Dexterous manipulation is a “big” challenge in the robotic domain. From the neuro-inspired point of view, this paper did a survey on the human hand's dexterity from physiological aspects, summarized the task-oriented robotic hands and their sensing and motor system, and finally introduced the state of the art in learning and control approaches of multi-fingered robotic hands. In the last section, the authors report on three challenges for learning and the control of multi-fingered hands compared with articulated manipulators or other robots: (1) high dimensions in state and action space (2) limited and constrained workspace, complex tasks and frequently switching control mode (3) difficulties in obtaining good training data from teachers. Finally, future work was proposed not only from a single aspect but also from comprehensive consideration to improve robotic hand dexterity from neuro-designing-learning and controlling.
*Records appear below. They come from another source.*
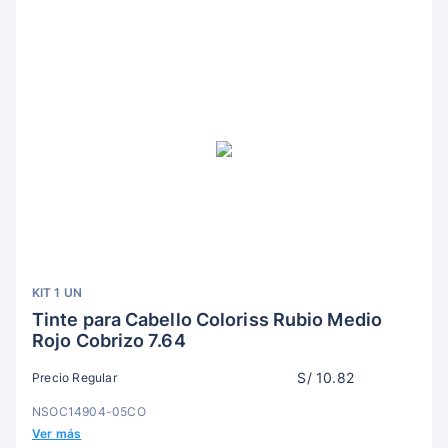
KIT 1 UN
Tinte para Cabello Coloriss Rubio Medio
Rojo Cobrizo 7.64
S/ 10.82
Precio Regular
NSOC14904-05CO
Ver más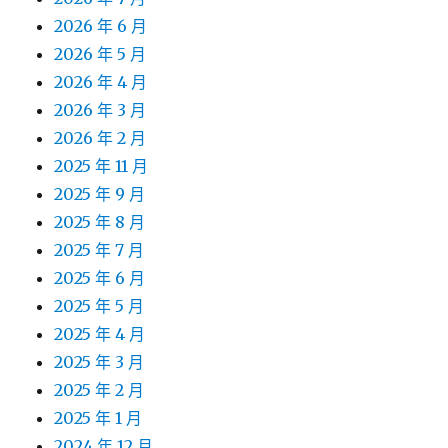
2026 年 6 月
2026 年 5 月
2026 年 4 月
2026 年 3 月
2026 年 2 月
2025 年 11 月
2025 年 9 月
2025 年 8 月
2025 年 7 月
2025 年 6 月
2025 年 5 月
2025 年 4 月
2025 年 3 月
2025 年 2 月
2025 年 1 月
2024 年 12 月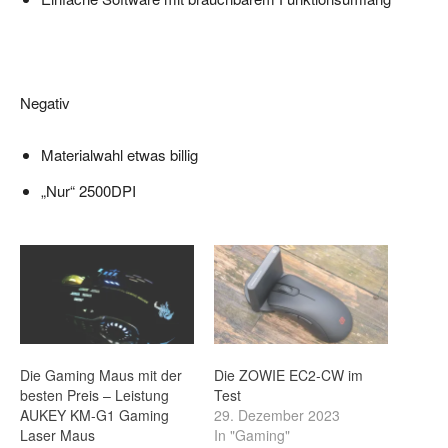
Negativ
Materialwahl etwas billig
„Nur“ 2500DPI
Die Gaming Maus mit der
Die ZOWIE EC2-CW im
besten Preis – Leistung
Test
AUKEY KM-G1 Gaming
29. Dezember 2023
Laser Maus
In "Gaming"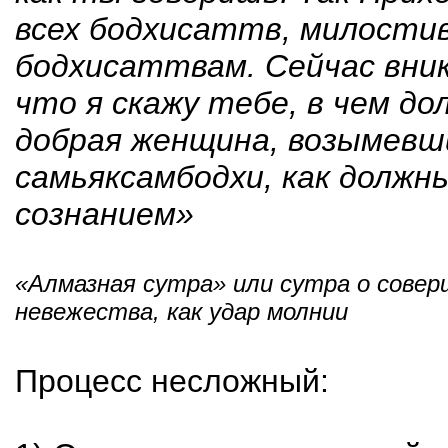
всех бодхисаттв, милости
бодхисаттвам. Сейчас вник
что я скажу тебе, в чем д
добрая женщина, возымевш
самьяксамбодхи, как должн
сознанием»
«Алмазная сутра» или сутра о сове
невежества, как удар молнии
Процесс несложный: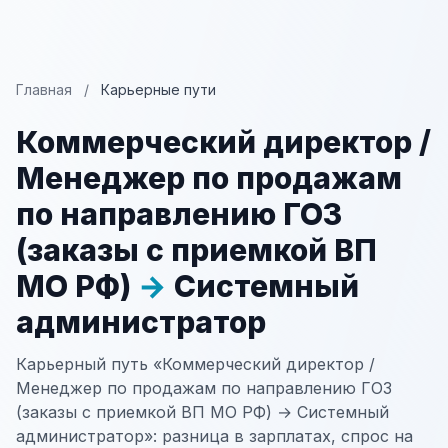
Главная
/
Карьерные пути
Коммерческий директор /
Менеджер по продажам
по направлению ГОЗ
(заказы с приемкой ВП
МО РФ)
→
Системный
администратор
Карьерный путь «Коммерческий директор /
Менеджер по продажам по направлению ГОЗ
(заказы с приемкой ВП МО РФ) → Системный
администратор»: разница в зарплатах, спрос на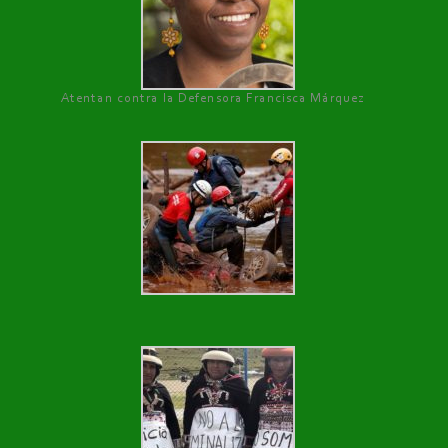
Atentan contra la Defensora Francisca Márquez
Topic 2: Event-Based Circular Detection for AUV Docking Based on Spiking Neural Network

The human brain is an advanced computation machine with extremely high energy efficiency (10^∧11 neurons, 10^∧15 synapse for 16.6 W). The spiking neural network (SNN) is viewed as an important advancement in constructing a more intelligent system with fewer computation resources. Zhang et al. present their latest discovery on implementing an SNN based perception system for underwater robotics. They used an SNN combined with a dynamic vision sensor (DVS) to efficiently detect lighting landmarks, thus enabling the robot to dock with other components in a robust and energy-saving manner.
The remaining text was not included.